Of course, I believe in God, so I must concede that He wanted to create me and further, that He wishes to save me from the consequences of the fact that I can choose not to follow Him. If Christ is indeed right and that He is the key to some form of life beyond this one then it stands to reason that I am being invited to participate in this "other" life. While I admit that this could conceivably be a con by a supposedly evil deity, nonetheless I content myself to trust in what He wants is my good. The alternative is just as bad as the eternal bleakness of a cold, dead, Godless universe. So, not only do I believe in God, I also believe Him.

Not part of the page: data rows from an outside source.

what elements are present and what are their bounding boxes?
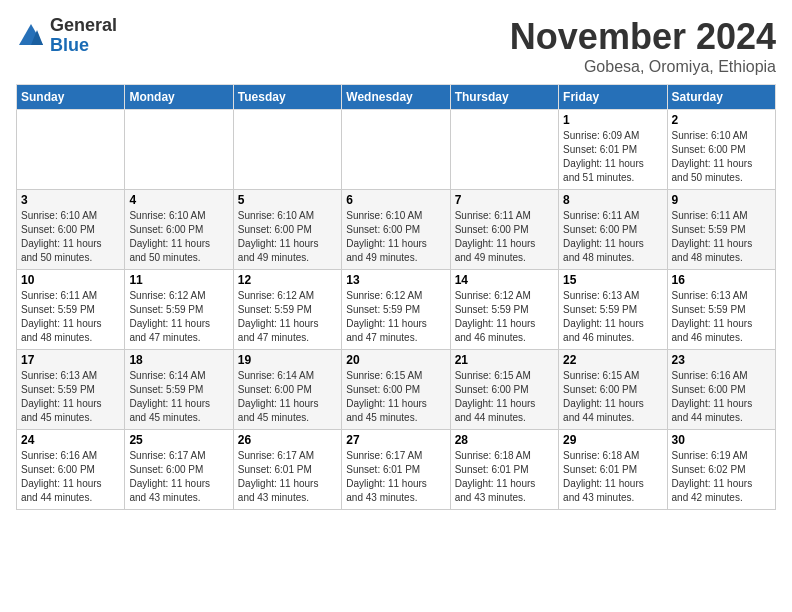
day-info: Sunrise: 6:11 AM Sunset: 6:00 PM Dayligh…	[563, 209, 662, 265]
calendar-cell: 8Sunrise: 6:11 AM Sunset: 6:00 PM Daylig…	[559, 190, 667, 270]
calendar-cell: 21Sunrise: 6:15 AM Sunset: 6:00 PM Dayli…	[450, 350, 558, 430]
calendar-header: SundayMondayTuesdayWednesdayThursdayFrid…	[17, 85, 776, 110]
day-info: Sunrise: 6:12 AM Sunset: 5:59 PM Dayligh…	[346, 289, 445, 345]
day-number: 27	[346, 433, 445, 447]
month-title: November 2024	[510, 16, 776, 58]
logo-text: General Blue	[50, 16, 117, 56]
calendar-cell: 24Sunrise: 6:16 AM Sunset: 6:00 PM Dayli…	[17, 430, 125, 510]
day-info: Sunrise: 6:17 AM Sunset: 6:01 PM Dayligh…	[346, 449, 445, 505]
day-number: 20	[346, 353, 445, 367]
calendar-body: 1Sunrise: 6:09 AM Sunset: 6:01 PM Daylig…	[17, 110, 776, 510]
header-day: Monday	[125, 85, 233, 110]
day-number: 5	[238, 193, 337, 207]
calendar-cell: 28Sunrise: 6:18 AM Sunset: 6:01 PM Dayli…	[450, 430, 558, 510]
day-number: 1	[563, 113, 662, 127]
calendar-cell: 13Sunrise: 6:12 AM Sunset: 5:59 PM Dayli…	[342, 270, 450, 350]
day-number: 2	[672, 113, 771, 127]
calendar-cell: 7Sunrise: 6:11 AM Sunset: 6:00 PM Daylig…	[450, 190, 558, 270]
day-info: Sunrise: 6:18 AM Sunset: 6:01 PM Dayligh…	[455, 449, 554, 505]
calendar-cell: 5Sunrise: 6:10 AM Sunset: 6:00 PM Daylig…	[233, 190, 341, 270]
calendar-cell: 2Sunrise: 6:10 AM Sunset: 6:00 PM Daylig…	[667, 110, 775, 190]
calendar-cell: 25Sunrise: 6:17 AM Sunset: 6:00 PM Dayli…	[125, 430, 233, 510]
logo-icon	[16, 21, 46, 51]
day-number: 17	[21, 353, 120, 367]
calendar-cell: 11Sunrise: 6:12 AM Sunset: 5:59 PM Dayli…	[125, 270, 233, 350]
calendar-cell: 26Sunrise: 6:17 AM Sunset: 6:01 PM Dayli…	[233, 430, 341, 510]
day-number: 4	[129, 193, 228, 207]
page-header: General Blue November 2024 Gobesa, Oromi…	[16, 16, 776, 76]
day-number: 8	[563, 193, 662, 207]
header-day: Friday	[559, 85, 667, 110]
day-info: Sunrise: 6:15 AM Sunset: 6:00 PM Dayligh…	[563, 369, 662, 425]
day-number: 15	[563, 273, 662, 287]
day-number: 13	[346, 273, 445, 287]
day-info: Sunrise: 6:15 AM Sunset: 6:00 PM Dayligh…	[346, 369, 445, 425]
day-info: Sunrise: 6:09 AM Sunset: 6:01 PM Dayligh…	[563, 129, 662, 185]
day-number: 10	[21, 273, 120, 287]
day-number: 22	[563, 353, 662, 367]
calendar-cell: 30Sunrise: 6:19 AM Sunset: 6:02 PM Dayli…	[667, 430, 775, 510]
day-info: Sunrise: 6:17 AM Sunset: 6:00 PM Dayligh…	[129, 449, 228, 505]
calendar-cell	[450, 110, 558, 190]
day-number: 30	[672, 433, 771, 447]
calendar-cell: 16Sunrise: 6:13 AM Sunset: 5:59 PM Dayli…	[667, 270, 775, 350]
day-info: Sunrise: 6:12 AM Sunset: 5:59 PM Dayligh…	[238, 289, 337, 345]
day-info: Sunrise: 6:17 AM Sunset: 6:01 PM Dayligh…	[238, 449, 337, 505]
calendar-cell	[17, 110, 125, 190]
day-number: 25	[129, 433, 228, 447]
day-number: 14	[455, 273, 554, 287]
calendar-cell	[233, 110, 341, 190]
calendar-cell	[125, 110, 233, 190]
day-number: 23	[672, 353, 771, 367]
day-number: 11	[129, 273, 228, 287]
day-info: Sunrise: 6:14 AM Sunset: 5:59 PM Dayligh…	[129, 369, 228, 425]
day-info: Sunrise: 6:11 AM Sunset: 6:00 PM Dayligh…	[455, 209, 554, 265]
day-info: Sunrise: 6:15 AM Sunset: 6:00 PM Dayligh…	[455, 369, 554, 425]
day-number: 9	[672, 193, 771, 207]
day-number: 28	[455, 433, 554, 447]
day-info: Sunrise: 6:16 AM Sunset: 6:00 PM Dayligh…	[672, 369, 771, 425]
calendar-week: 24Sunrise: 6:16 AM Sunset: 6:00 PM Dayli…	[17, 430, 776, 510]
header-day: Thursday	[450, 85, 558, 110]
day-info: Sunrise: 6:11 AM Sunset: 5:59 PM Dayligh…	[672, 209, 771, 265]
day-info: Sunrise: 6:10 AM Sunset: 6:00 PM Dayligh…	[672, 129, 771, 185]
header-day: Saturday	[667, 85, 775, 110]
day-number: 19	[238, 353, 337, 367]
day-info: Sunrise: 6:10 AM Sunset: 6:00 PM Dayligh…	[21, 209, 120, 265]
day-number: 24	[21, 433, 120, 447]
day-info: Sunrise: 6:18 AM Sunset: 6:01 PM Dayligh…	[563, 449, 662, 505]
day-number: 18	[129, 353, 228, 367]
header-day: Tuesday	[233, 85, 341, 110]
calendar-cell: 17Sunrise: 6:13 AM Sunset: 5:59 PM Dayli…	[17, 350, 125, 430]
calendar-cell: 10Sunrise: 6:11 AM Sunset: 5:59 PM Dayli…	[17, 270, 125, 350]
day-info: Sunrise: 6:10 AM Sunset: 6:00 PM Dayligh…	[238, 209, 337, 265]
calendar-cell: 19Sunrise: 6:14 AM Sunset: 6:00 PM Dayli…	[233, 350, 341, 430]
day-number: 3	[21, 193, 120, 207]
calendar-cell: 4Sunrise: 6:10 AM Sunset: 6:00 PM Daylig…	[125, 190, 233, 270]
location-subtitle: Gobesa, Oromiya, Ethiopia	[510, 58, 776, 76]
day-number: 6	[346, 193, 445, 207]
calendar-cell: 1Sunrise: 6:09 AM Sunset: 6:01 PM Daylig…	[559, 110, 667, 190]
day-info: Sunrise: 6:13 AM Sunset: 5:59 PM Dayligh…	[672, 289, 771, 345]
day-info: Sunrise: 6:13 AM Sunset: 5:59 PM Dayligh…	[563, 289, 662, 345]
day-info: Sunrise: 6:12 AM Sunset: 5:59 PM Dayligh…	[455, 289, 554, 345]
calendar-cell: 29Sunrise: 6:18 AM Sunset: 6:01 PM Dayli…	[559, 430, 667, 510]
calendar-cell: 9Sunrise: 6:11 AM Sunset: 5:59 PM Daylig…	[667, 190, 775, 270]
title-area: November 2024 Gobesa, Oromiya, Ethiopia	[510, 16, 776, 76]
day-info: Sunrise: 6:13 AM Sunset: 5:59 PM Dayligh…	[21, 369, 120, 425]
day-info: Sunrise: 6:12 AM Sunset: 5:59 PM Dayligh…	[129, 289, 228, 345]
day-number: 7	[455, 193, 554, 207]
header-day: Wednesday	[342, 85, 450, 110]
logo: General Blue	[16, 16, 117, 56]
calendar-week: 1Sunrise: 6:09 AM Sunset: 6:01 PM Daylig…	[17, 110, 776, 190]
day-info: Sunrise: 6:11 AM Sunset: 5:59 PM Dayligh…	[21, 289, 120, 345]
day-number: 16	[672, 273, 771, 287]
calendar-week: 10Sunrise: 6:11 AM Sunset: 5:59 PM Dayli…	[17, 270, 776, 350]
calendar-cell: 12Sunrise: 6:12 AM Sunset: 5:59 PM Dayli…	[233, 270, 341, 350]
calendar-week: 3Sunrise: 6:10 AM Sunset: 6:00 PM Daylig…	[17, 190, 776, 270]
calendar-cell: 3Sunrise: 6:10 AM Sunset: 6:00 PM Daylig…	[17, 190, 125, 270]
calendar-cell: 27Sunrise: 6:17 AM Sunset: 6:01 PM Dayli…	[342, 430, 450, 510]
calendar-cell: 22Sunrise: 6:15 AM Sunset: 6:00 PM Dayli…	[559, 350, 667, 430]
day-info: Sunrise: 6:16 AM Sunset: 6:00 PM Dayligh…	[21, 449, 120, 505]
header-day: Sunday	[17, 85, 125, 110]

St John does tell us that one day we Christians shall be like him because we shall see Him as He really is. Again, we are given another promise that somehow we will have put on ourselves a new being. This is a gradual process in our lives and we must look and see how this process occurs. If we become like Him, then we have somehow to take into ourselves something of what He is and allow that to build up, transforming our flimsy, atomic being into something far more substantial and indivisible. In St john's Gospel, we hear Christ say very specifically "I am the bread of life" He also tells us that unless we eat of the flesh of the Son of Man and drink of His blood we cannot share that Divine manner of living, we cannot somehow possess within ourselves the substance of our Creator. We have to choose to become like Him!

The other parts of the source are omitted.